02 Aug Teaching Your College Bound Teen To Do Laundry
Your teenager is going off to college and after all those years of reading parenting books and trying to be the best parent you could be, you realize your kids don’t know how to do their laundry! So, let that dirty laundry pile up and teach them laundry 101! Its a great way to spend a few extra moments with your teen before sending them off.
Check The Labels
To avoid ruining those fab new clothes they just bought for school, they need to read the labels before washing anything! Here is what those labels actually mean!
Separate Your Clothes
Dark clothes and heavier fabrics like jeans and flannels should all be washed together. Whites should be washed seperately so they don’t turn pink or gray. But, what if there are patterns or clothes are pastels? Its better to be safe than sorry. So, those should go in a separate load.

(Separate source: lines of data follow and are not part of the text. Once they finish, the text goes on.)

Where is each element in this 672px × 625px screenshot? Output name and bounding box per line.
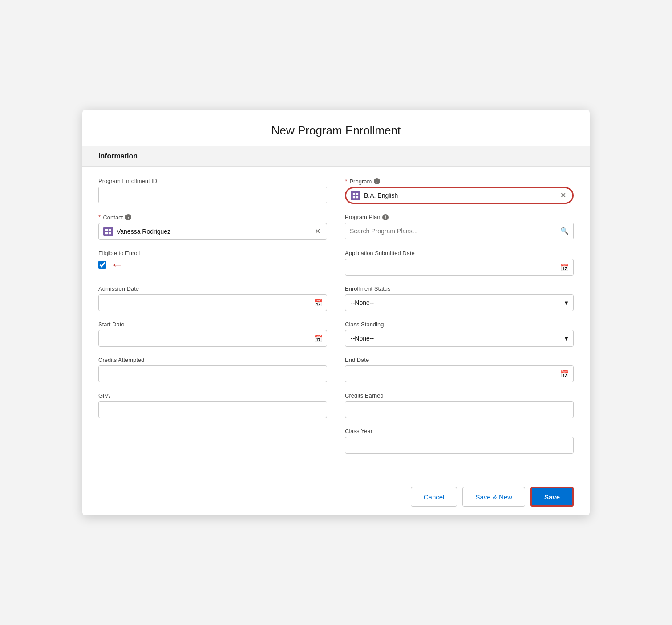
class-standing-select-wrapper: --None-- ▼	[345, 330, 574, 347]
enrollment-status-select-wrapper: --None-- ▼	[345, 294, 574, 311]
admission-date-calendar-icon[interactable]: 📅	[314, 299, 323, 307]
modal-header: New Program Enrollment	[82, 110, 590, 146]
admission-date-input[interactable]	[98, 294, 327, 311]
program-clear-button[interactable]: ✕	[559, 191, 568, 200]
svg-rect-1	[356, 193, 358, 195]
label-eligible-to-enroll: Eligible to Enroll	[98, 250, 327, 256]
application-submitted-date-calendar-icon[interactable]: 📅	[560, 263, 569, 272]
application-submitted-date-input[interactable]	[345, 259, 574, 276]
section-label: Information	[98, 152, 138, 160]
label-start-date: Start Date	[98, 321, 327, 328]
eligible-to-enroll-checkbox[interactable]	[98, 261, 106, 269]
label-class-year: Class Year	[345, 428, 574, 434]
svg-rect-7	[109, 232, 111, 234]
label-gpa: GPA	[98, 392, 327, 399]
contact-info-icon[interactable]: i	[125, 214, 131, 220]
svg-rect-3	[356, 196, 358, 198]
form-row-4: Admission Date 📅 Enrollment Status --Non…	[98, 285, 574, 311]
program-plan-info-icon[interactable]: i	[382, 214, 389, 220]
end-date-calendar-icon[interactable]: 📅	[560, 370, 569, 378]
label-program: * Program i	[345, 178, 574, 185]
field-admission-date: Admission Date 📅	[98, 285, 327, 311]
input-program-enrollment-id[interactable]	[98, 187, 327, 203]
start-date-field: 📅	[98, 330, 327, 347]
field-end-date: End Date 📅	[345, 357, 574, 382]
form-row-2: * Contact i Vanessa Rodriguez ✕ Program …	[98, 214, 574, 240]
end-date-field: 📅	[345, 365, 574, 382]
end-date-input[interactable]	[345, 365, 574, 382]
label-end-date: End Date	[345, 357, 574, 363]
label-class-standing: Class Standing	[345, 321, 574, 328]
class-standing-select[interactable]: --None--	[345, 330, 574, 347]
page-title: New Program Enrollment	[100, 124, 572, 138]
contact-clear-button[interactable]: ✕	[313, 227, 322, 236]
form-row-5: Start Date 📅 Class Standing --None-- ▼	[98, 321, 574, 347]
field-eligible-to-enroll: Eligible to Enroll ←	[98, 250, 327, 276]
contact-lookup-icon	[103, 227, 113, 236]
label-enrollment-status: Enrollment Status	[345, 285, 574, 292]
program-plan-search-icon[interactable]: 🔍	[560, 227, 569, 235]
field-application-submitted-date: Application Submitted Date 📅	[345, 250, 574, 276]
field-class-standing: Class Standing --None-- ▼	[345, 321, 574, 347]
credits-earned-input[interactable]	[345, 401, 574, 418]
label-program-plan: Program Plan i	[345, 214, 574, 220]
section-header: Information	[82, 146, 590, 167]
label-credits-attempted: Credits Attempted	[98, 357, 327, 363]
cancel-button[interactable]: Cancel	[411, 487, 457, 507]
field-enrollment-status: Enrollment Status --None-- ▼	[345, 285, 574, 311]
program-value: B.A. English	[364, 192, 559, 199]
field-credits-attempted: Credits Attempted	[98, 357, 327, 382]
svg-rect-0	[353, 193, 355, 195]
program-plan-input[interactable]	[350, 227, 560, 235]
svg-rect-5	[109, 229, 111, 231]
contact-value: Vanessa Rodriguez	[117, 228, 313, 235]
save-and-new-button[interactable]: Save & New	[462, 487, 525, 507]
arrow-annotation: ←	[111, 259, 123, 271]
field-program-enrollment-id: Program Enrollment ID	[98, 178, 327, 204]
program-lookup-icon	[351, 191, 360, 200]
contact-lookup-field[interactable]: Vanessa Rodriguez ✕	[98, 223, 327, 240]
field-contact: * Contact i Vanessa Rodriguez ✕	[98, 214, 327, 240]
form-body: Program Enrollment ID * Program i B.A. E…	[82, 167, 590, 478]
program-plan-search[interactable]: 🔍	[345, 223, 574, 239]
class-year-input[interactable]	[345, 437, 574, 454]
application-submitted-date-field: 📅	[345, 259, 574, 276]
label-credits-earned: Credits Earned	[345, 392, 574, 399]
credits-attempted-input[interactable]	[98, 365, 327, 382]
form-row-3: Eligible to Enroll ← Application Submitt…	[98, 250, 574, 276]
field-credits-earned: Credits Earned	[345, 392, 574, 418]
program-lookup-field[interactable]: B.A. English ✕	[345, 187, 574, 204]
modal: New Program Enrollment Information Progr…	[82, 110, 590, 515]
form-row-1: Program Enrollment ID * Program i B.A. E…	[98, 178, 574, 204]
save-button[interactable]: Save	[530, 487, 574, 507]
program-info-icon[interactable]: i	[374, 178, 380, 184]
field-program: * Program i B.A. English ✕	[345, 178, 574, 204]
label-program-enrollment-id: Program Enrollment ID	[98, 178, 327, 184]
form-row-6: Credits Attempted End Date 📅	[98, 357, 574, 382]
eligible-checkbox-wrapper: ←	[98, 259, 327, 271]
svg-rect-4	[105, 229, 108, 231]
form-row-7: GPA Credits Earned	[98, 392, 574, 418]
field-class-year: Class Year	[345, 428, 574, 454]
start-date-input[interactable]	[98, 330, 327, 347]
label-contact: * Contact i	[98, 214, 327, 221]
svg-rect-2	[353, 196, 355, 198]
form-row-8: Class Year	[98, 428, 574, 454]
svg-rect-6	[105, 232, 108, 234]
enrollment-status-select[interactable]: --None--	[345, 294, 574, 311]
modal-footer: Cancel Save & New Save	[82, 478, 590, 515]
field-start-date: Start Date 📅	[98, 321, 327, 347]
field-empty	[98, 428, 327, 454]
label-application-submitted-date: Application Submitted Date	[345, 250, 574, 256]
label-admission-date: Admission Date	[98, 285, 327, 292]
gpa-input[interactable]	[98, 401, 327, 418]
admission-date-field: 📅	[98, 294, 327, 311]
field-program-plan: Program Plan i 🔍	[345, 214, 574, 240]
start-date-calendar-icon[interactable]: 📅	[314, 334, 323, 343]
field-gpa: GPA	[98, 392, 327, 418]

Tip: For new clothes, always wash before you wear to get rid of dust and chemicals from the factory where it was made. Always wash new clothes in cold water to avoid color bleeding and shrinking.
Water Temperature, Delicates, and Hand Wash
Unless clothes are absolutely filthy and caked with dirt, clothes can be washed and rinsed in cold water. Cold water is best to avoiding shrinking clothes and bleeding colors.
- For delicates such as bras, tights, and panty hose, you can throw them into a lingerie bag to keep them separate from the other clothes.
- Be sure to fasten all bra hooks before putting them into the bag to avoid the hooks catching on other things.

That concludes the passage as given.